EXERCISE REQUIREMENTS » Each line of the records that holds the word "Pompa" should be copied out.

RECORD SET »
↓

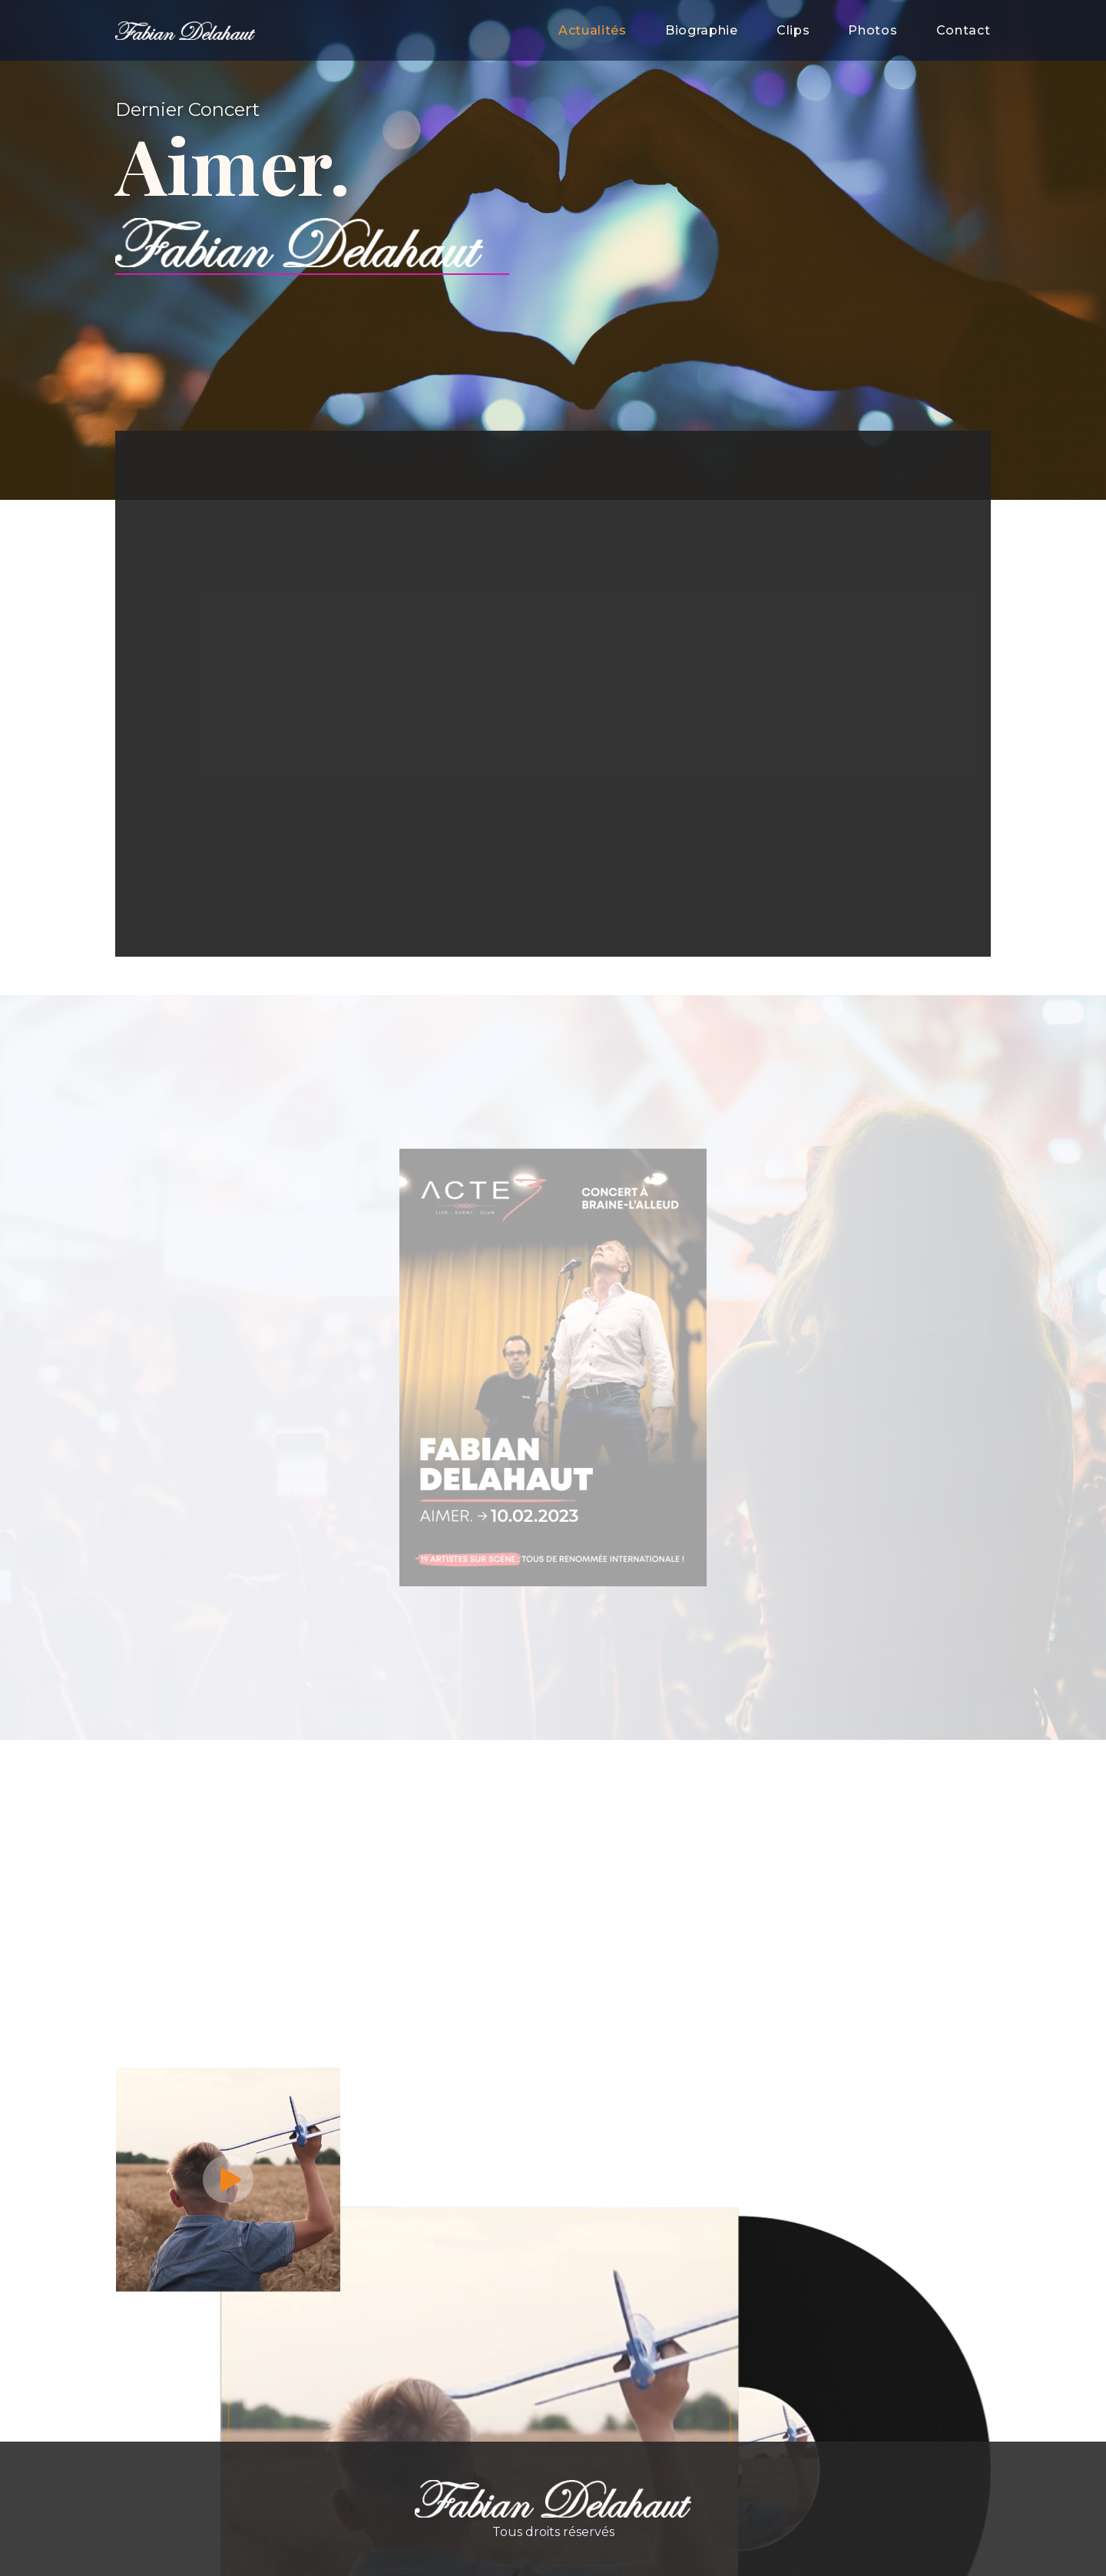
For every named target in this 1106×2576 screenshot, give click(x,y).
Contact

↑
↓

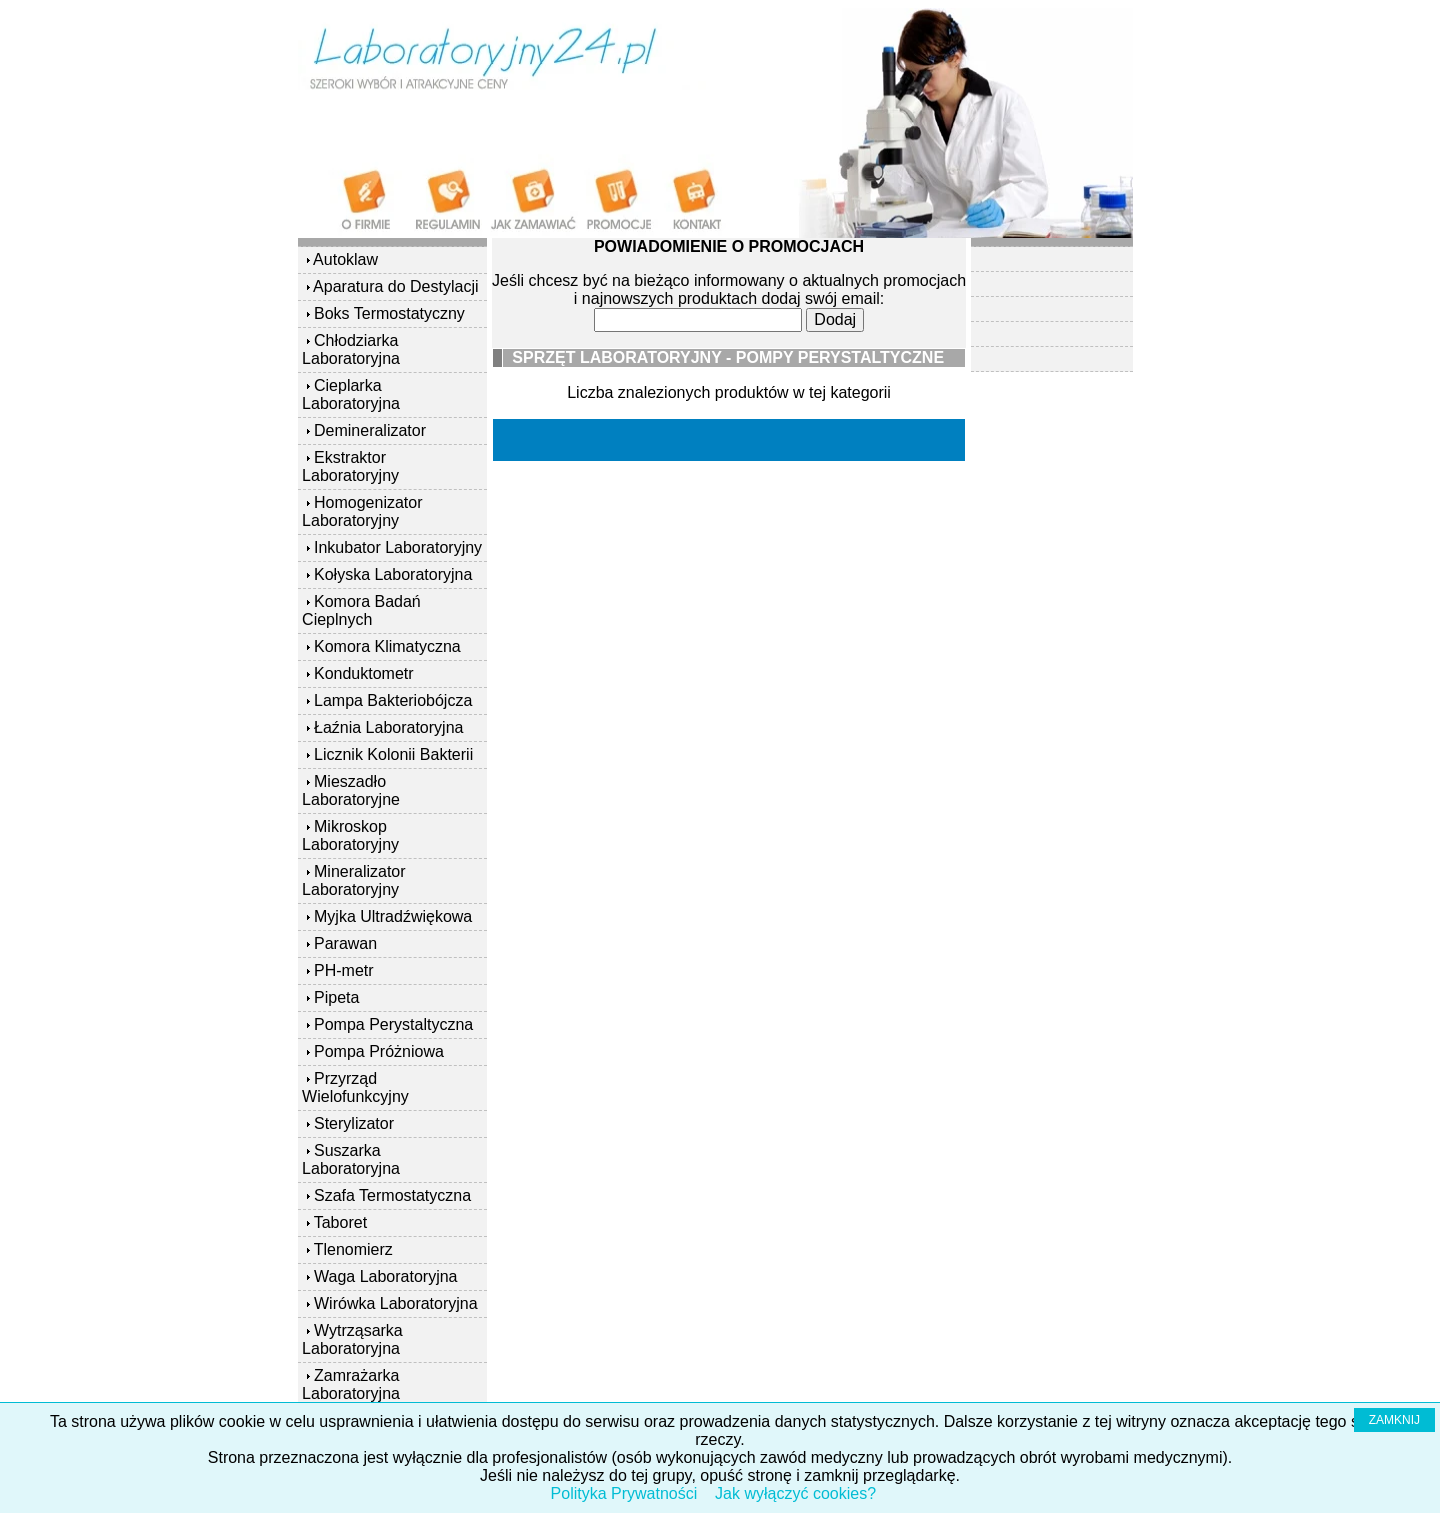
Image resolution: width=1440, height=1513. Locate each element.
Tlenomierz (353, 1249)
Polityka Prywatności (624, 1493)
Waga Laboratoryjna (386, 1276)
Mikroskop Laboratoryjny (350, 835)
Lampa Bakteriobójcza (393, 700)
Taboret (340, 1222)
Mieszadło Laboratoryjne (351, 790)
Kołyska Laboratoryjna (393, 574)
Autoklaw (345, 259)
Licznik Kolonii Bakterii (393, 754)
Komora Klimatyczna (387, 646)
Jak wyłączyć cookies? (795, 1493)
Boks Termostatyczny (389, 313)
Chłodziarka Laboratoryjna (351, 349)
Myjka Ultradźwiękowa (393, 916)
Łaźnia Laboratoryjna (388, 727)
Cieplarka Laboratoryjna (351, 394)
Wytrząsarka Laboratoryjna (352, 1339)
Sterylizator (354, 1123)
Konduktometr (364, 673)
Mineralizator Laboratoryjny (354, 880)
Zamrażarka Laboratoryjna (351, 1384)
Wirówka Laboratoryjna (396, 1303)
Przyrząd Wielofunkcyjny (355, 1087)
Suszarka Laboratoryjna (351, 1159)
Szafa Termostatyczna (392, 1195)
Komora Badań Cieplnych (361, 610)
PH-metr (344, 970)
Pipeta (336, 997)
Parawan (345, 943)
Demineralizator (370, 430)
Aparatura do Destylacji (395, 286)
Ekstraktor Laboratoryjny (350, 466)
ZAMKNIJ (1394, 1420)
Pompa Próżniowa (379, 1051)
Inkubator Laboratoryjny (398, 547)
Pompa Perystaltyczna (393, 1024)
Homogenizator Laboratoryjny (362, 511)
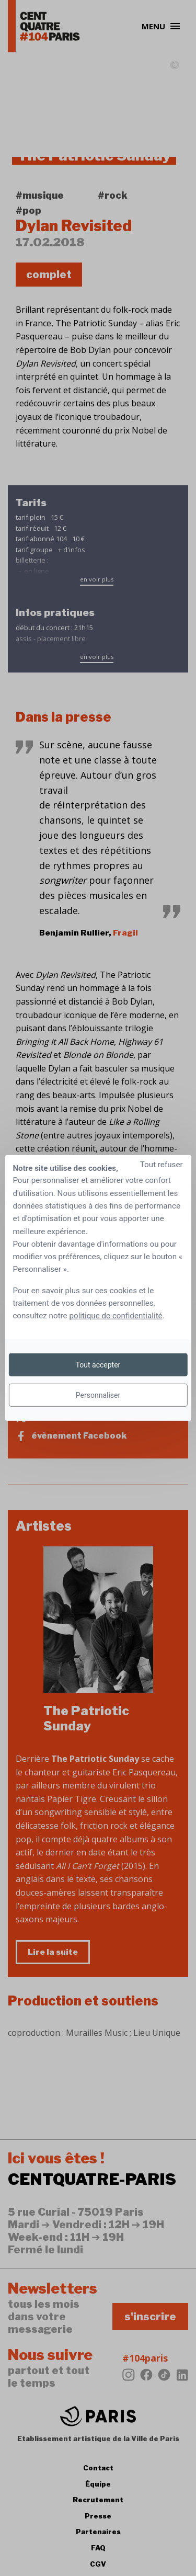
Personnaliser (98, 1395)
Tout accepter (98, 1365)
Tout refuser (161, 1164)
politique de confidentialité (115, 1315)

↑

TASK SOLUTION »
Pompa Próżniowa (379, 1051)
Pompa Perystaltyczna (393, 1024)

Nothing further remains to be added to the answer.